WSJ columnist
Peggy Noonan, not an anti-Trump conservative, tries to put her finger on the ambivalence that many Republicans have about their leader.
First, the positives from a Republican point of view: [bold added]
[President Trump] has established in his government a deregulatory spirit that is fair and helpful....excessive regulation, especially when it springs from ideological animus or practical ignorance, kills progress, growth, jobs, good ideas and products.
Mr. Trump has put a sober conservative on the Supreme Court, and many conservative judges on the lower courts. This provides greater balance in the judiciary. In a split country, split courts—balance—is probably the best we can do.
The economy is improving. And Mr. Trump helped pass a tax bill that was better—maybe a little, maybe a lot, but certainly better—than what it replaced.
Not bad for a first year in office!
The negatives, however, are hard to brush off:
You look at his White House and see what appears to be epic instability, mismanagement and confusion. You see his resentments and unpredictability. You used to think he’s surrounded by solid sophisticates, but they’re leaving. He’s unserious— Vladimir Putin says his missiles can get around any U.S. defense, and Mr. Trump is tweeting about Alec Baldwin. He careens around—he has big congressional meetings that are like talk shows where he’s the host, and he says things that are both soft and tough and you think Hmmm, maybe that’s a way through, but the next day it turns out it was only talk. This has been done on the Dreamers, on guns and we’ll see about tariffs. He loves chaos—he brags about this—but it isn’t strategic chaos in pursuit of ends, it’s purposeless disorder for the fun of it. We are not talking about being colorfully, craftily unpredictable, as political masters like FDR and Reagan sometimes were, but something more unfortunate, an unhinged or not-fully-hinged quality that feels like screwball tragedy.

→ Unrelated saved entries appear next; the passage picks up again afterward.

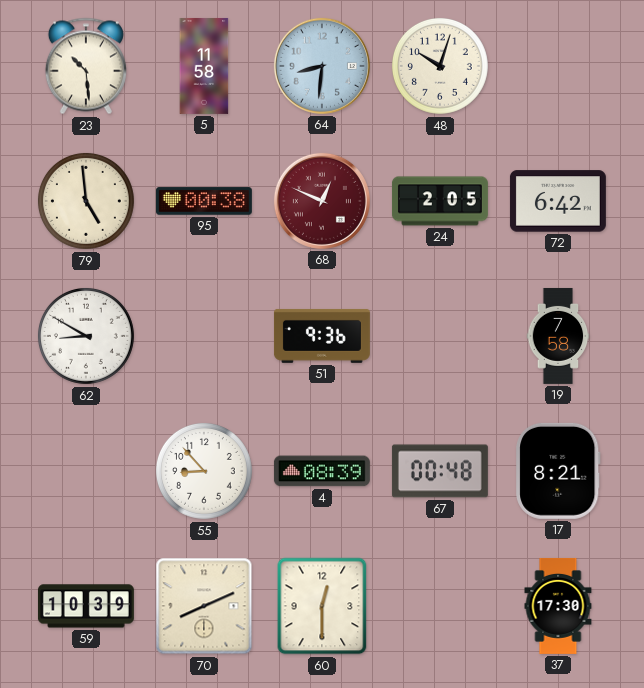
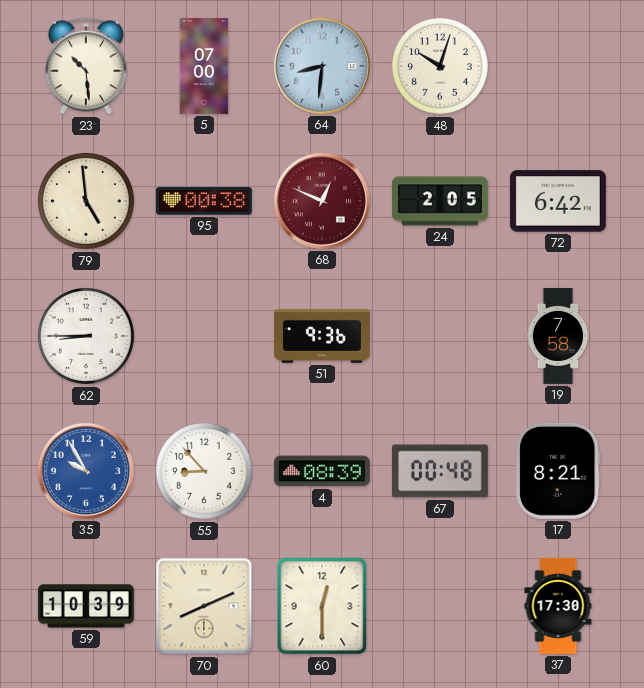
5: 11:58 -> 07:00
62: 8:50 -> 8:45
35: none -> 9:55
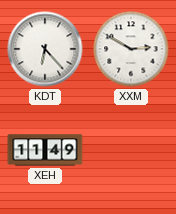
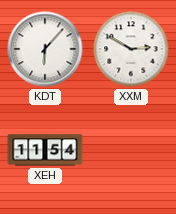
KDT: 6:23 -> 6:07
XEH: 11:49 -> 11:54
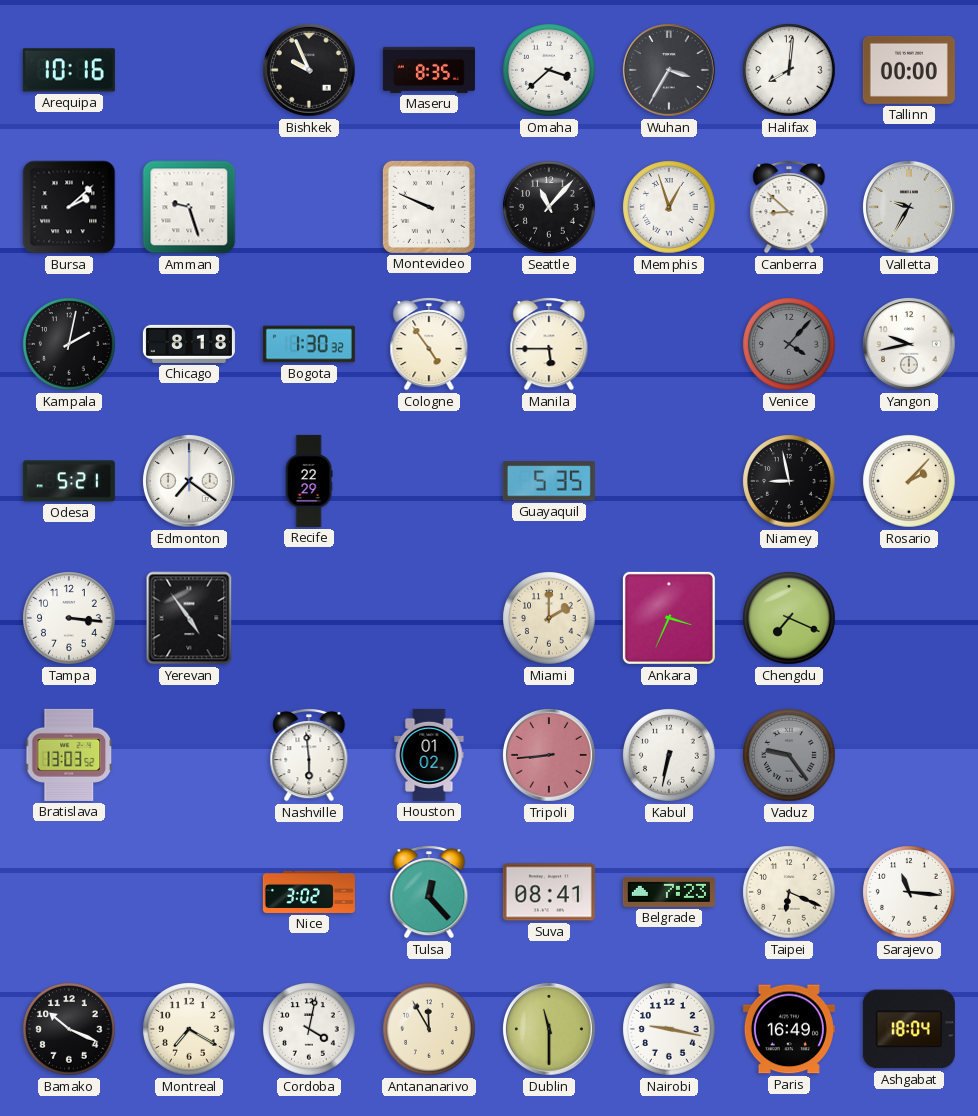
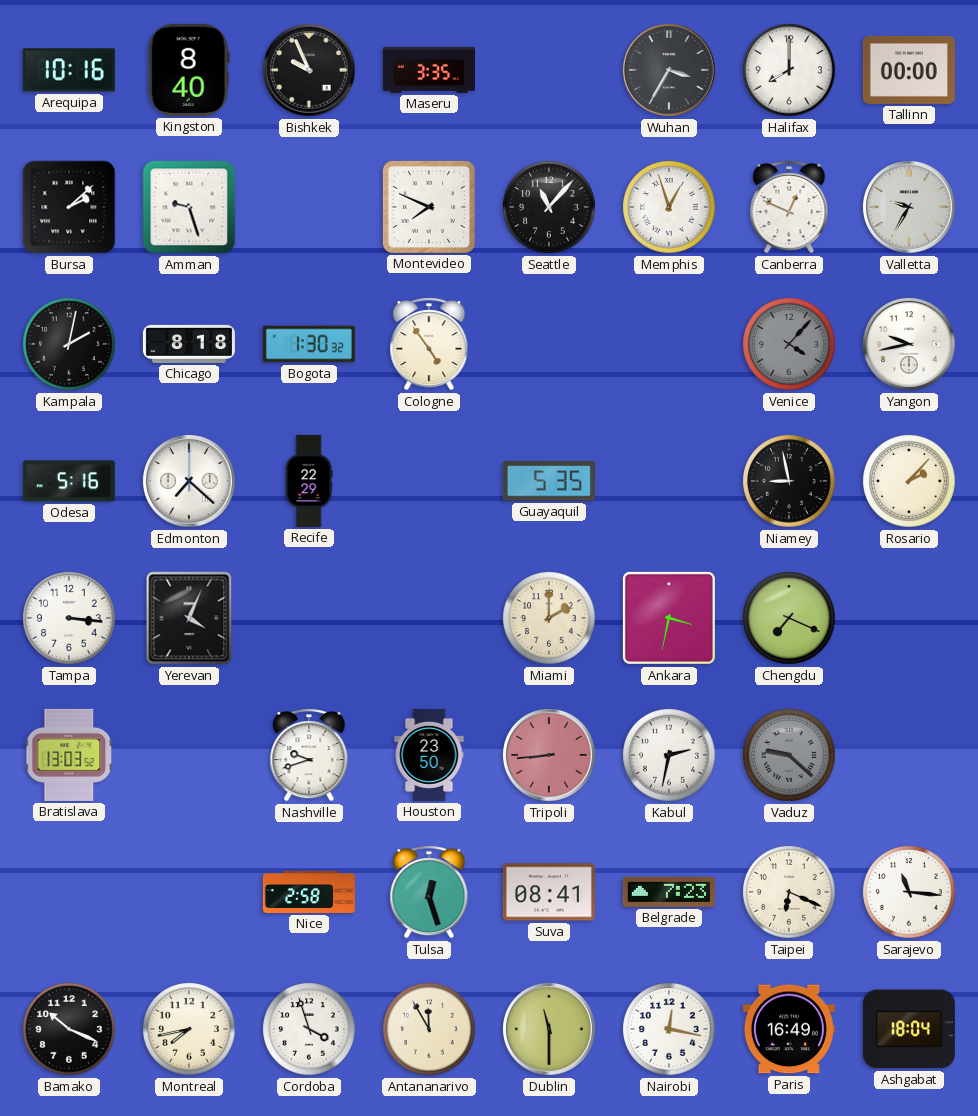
Kingston: none -> 8:40
Maseru: 8:35 -> 3:35
Omaha: 3:38 -> none
Halifax: 8:01 -> 8:00
Montevideo: 9:49 -> 7:49
Canberra: 8:52 -> 12:49
Manila: 5:45 -> none
Odesa: 5:21 -> 5:16
Edmonton: 7:21 -> 7:22
Yerevan: 4:54 -> 4:04
Ankara: 3:34 -> 3:32
Nashville: 5:59 -> 9:42
Houston: 01:02 -> 23:50
Kabul: 6:32 -> 2:32
Vaduz: 9:24 -> 9:22
Nice: 3:02 -> 2:58
Tulsa: 12:23 -> 12:27
Montreal: 7:20 -> 7:43
Cordoba: 4:02 -> 3:57
Nairobi: 9:17 -> 12:17
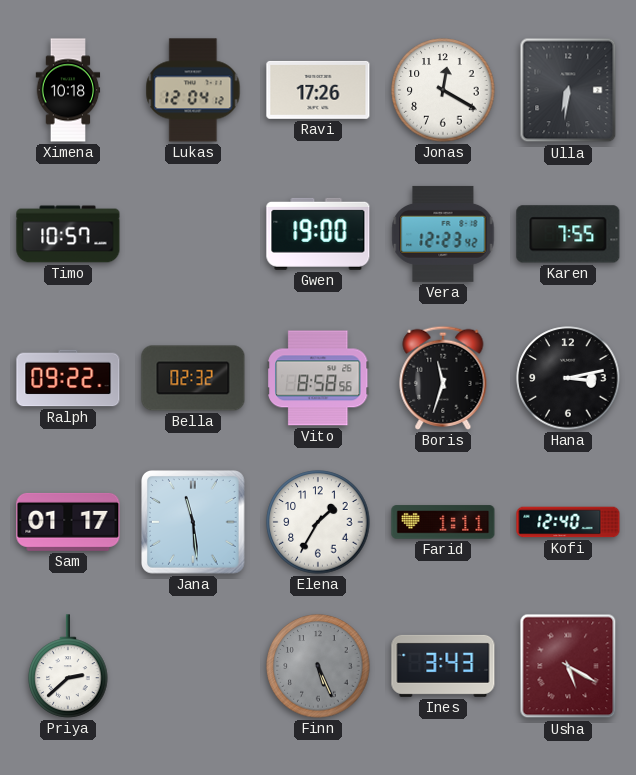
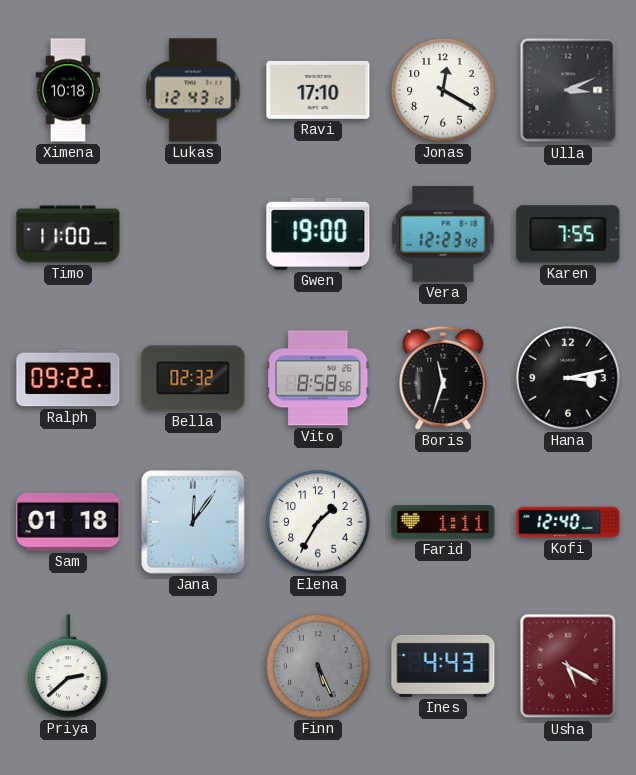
Lukas: 12:04 -> 12:43
Ravi: 17:26 -> 17:10
Ulla: 6:31 -> 3:11
Timo: 10:57 -> 11:00
Sam: 01:17 -> 01:18
Jana: 11:29 -> 12:06
Ines: 3:43 -> 4:43
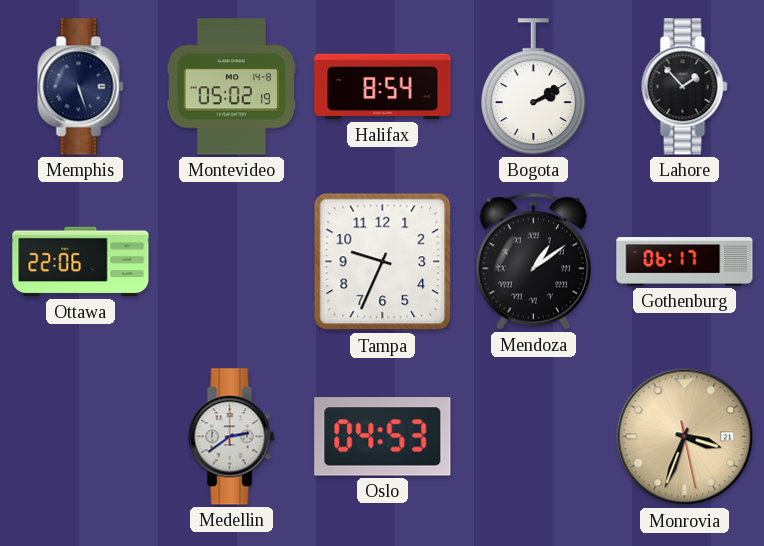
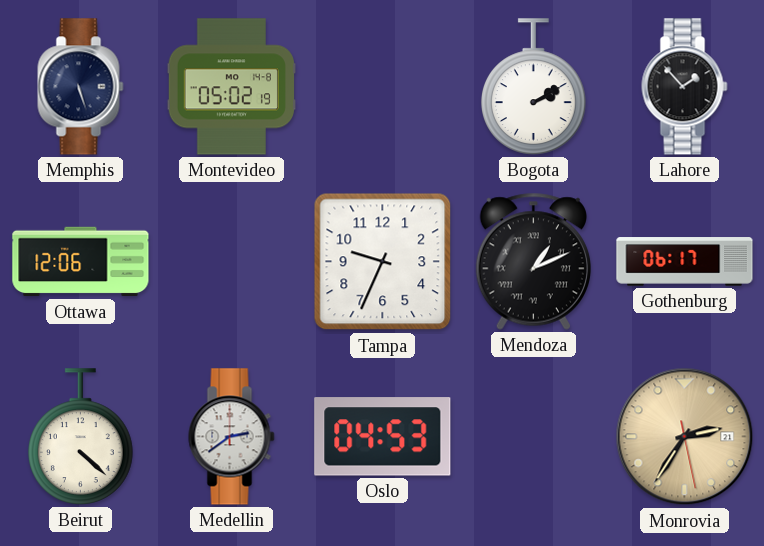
Halifax: 8:54 -> none
Ottawa: 22:06 -> 12:06
Mendoza: 1:09 -> 1:11
Beirut: none -> 4:22
Monrovia: 3:33 -> 2:35
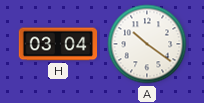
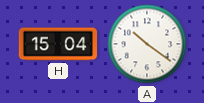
H: 03:04 -> 15:04
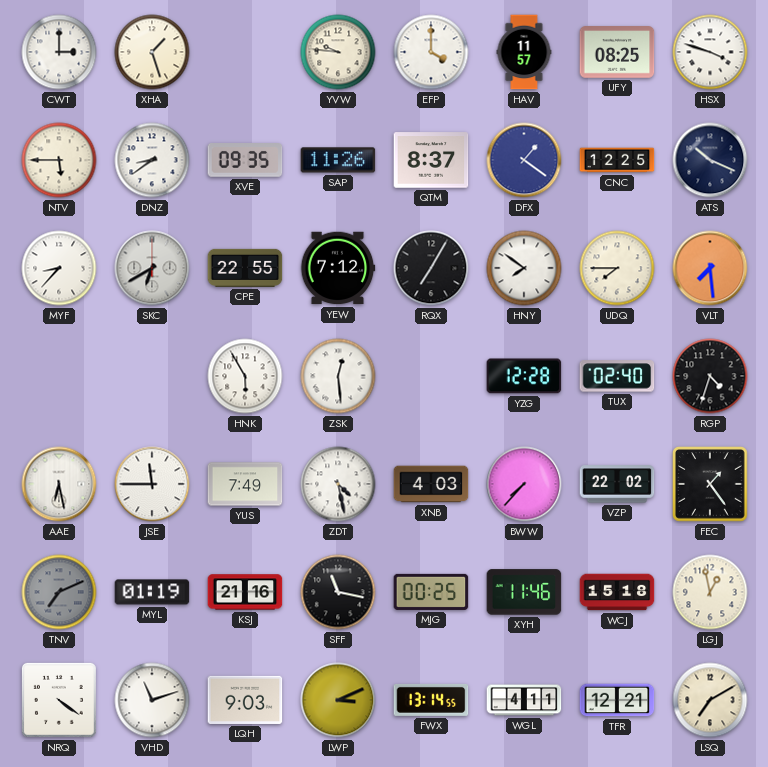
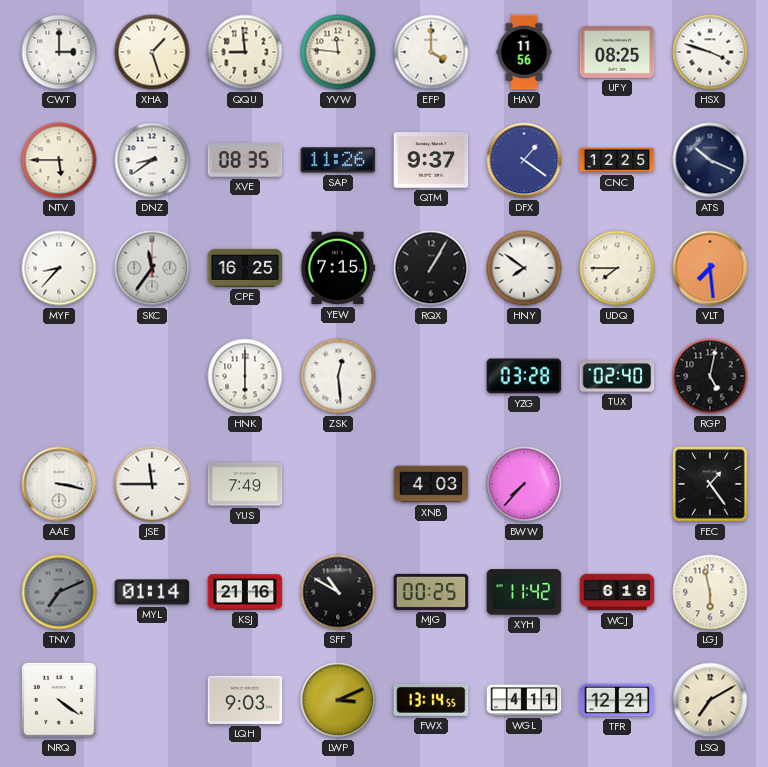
QQU: none -> 8:59
YVW: 9:46 -> 11:46
HAV: 11:57 -> 11:56
XVE: 09:35 -> 08:35
QTM: 8:37 -> 9:37
SKC: 6:40 -> 11:36
CPE: 22:55 -> 16:25
YEW: 7:12 -> 7:15
RQX: 7:05 -> 1:05
HNK: 5:55 -> 6:00
YZG: 12:28 -> 03:28
RGP: 4:33 -> 5:02
AAE: 6:28 -> 3:17
ZDT: 4:28 -> none
VZP: 22:02 -> none
MYL: 01:19 -> 01:14
SFF: 11:17 -> 10:50
XYH: 11:46 -> 11:42
WCJ: 15:18 -> 6:18
LGJ: 12:58 -> 5:58
VHD: 11:12 -> none
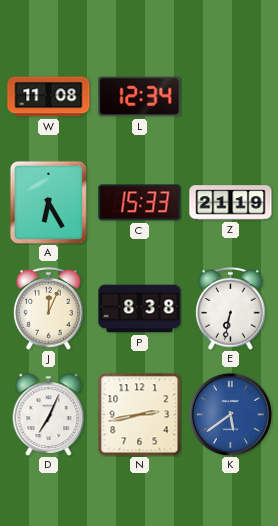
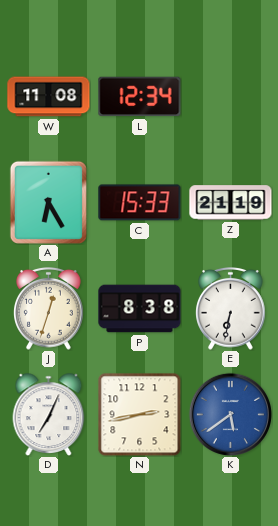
J: 12:04 -> 12:33
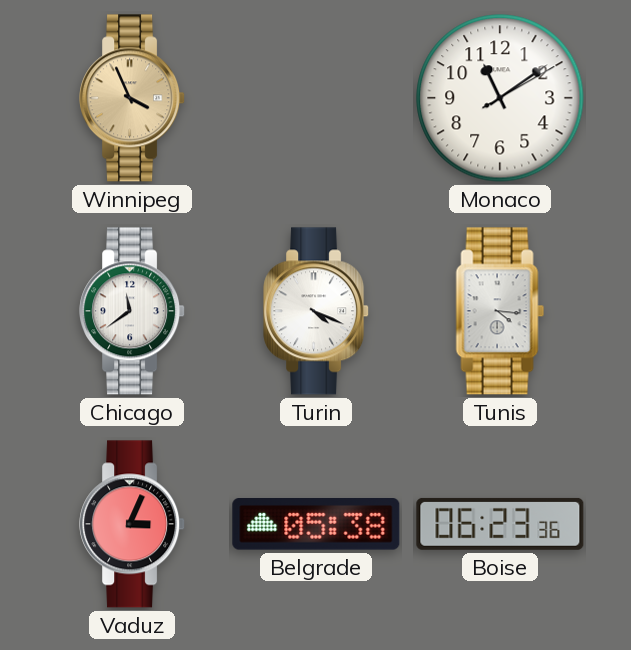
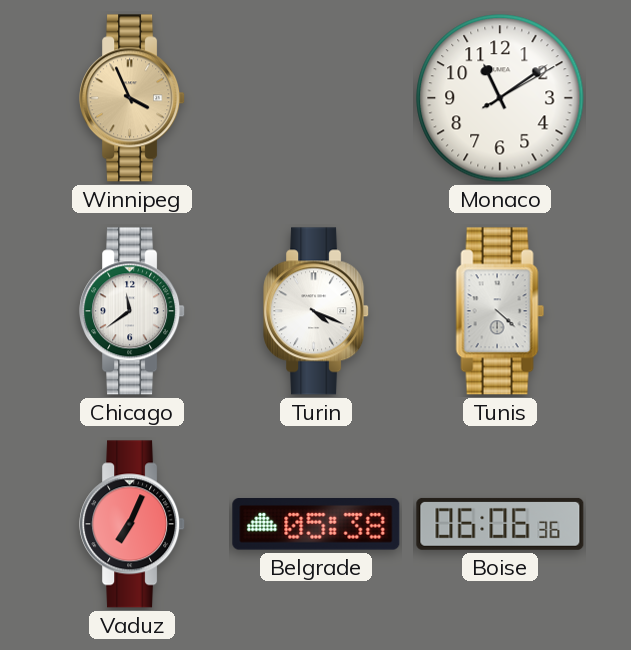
Tunis: 4:16 -> 4:22
Vaduz: 3:04 -> 7:04
Boise: 06:23 -> 06:06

To summarize, in 13 words, "On some level this is working. And on some level he is crazy."
The nub of her worry [bold added]:
Crazy doesn’t last. Crazy doesn’t go the distance. Crazy is an unstable element that, when let loose in an unstable environment, explodes.
I may be whistling past the graveyard, but I am not as concerned as she is. Here's an alternative narrative, some of which may be true!
A lifetime in the public eye has enabled Mr. Trump to perfect his
public persona, which is the following: he's a bully; he makes impulsive decisions, and he says what's on the top of his mind without thinking of the consequences. He doesn't appreciate the seriousness with which everyone takes the words of the American President. The staff turnover indicates that people who have seen him up close for just a few months can't stand him.
Yet while the media and political opposition obsess over Russia! Russia! Russia! and the Trump insult of the day (North Korea, immigrants, s******e countries, Mexico, China, Sweden, Nancy Pelosi, Hillary Clinton, Alec Baldwin, the list goes on and on and on), his Administration chugs along, ruthlessly pruning regulations, lowering taxes, and appointing judges. If the public persona were reality, very little would have been done.
The impulsive shoot-from-the-lip President has puzzlingly refrained from talking about two key longer-term projects: the counter-Mueller investigation, led by the recused Attorney General Jeff Sessions, of powerful government agencies that spied on the Trump campaign, and the slow-motion strangulation of North Korea.
Last week there was near-universal condemnation of the upcoming tariffs by allies, Republicans, Wall Street, and economics professors. A few days later, after the meeting with Kim Jong Un was announced, other experts weighed in on how our Dealmaker-in-Chief will be taken to the cleaners by the 34-year-old dictator.
Just a question, chicken littles: could these moves be related? The tariffs are clearly aimed at China, which for decades has viewed the United States as a
pitiful, helpless giant in trade negotiations. The falling markets, reinforced by Mr. Trump's public persona, believe that this time the American President means business about Chinese dumping.
What if Mr. Trump is using tariffs as a bargaining chip in the North Korea negotiations? What if, in exchange for Chinese help in de-nuclearizing Korea, he relaxes or removes them? Without having tariffs in the first place the United States can't apply pressure to China, so the President took the hit now in order to strengthen his hand for the Korean talks.
Of course, what do I know? Peggy Noonan is probably right: he's crazy.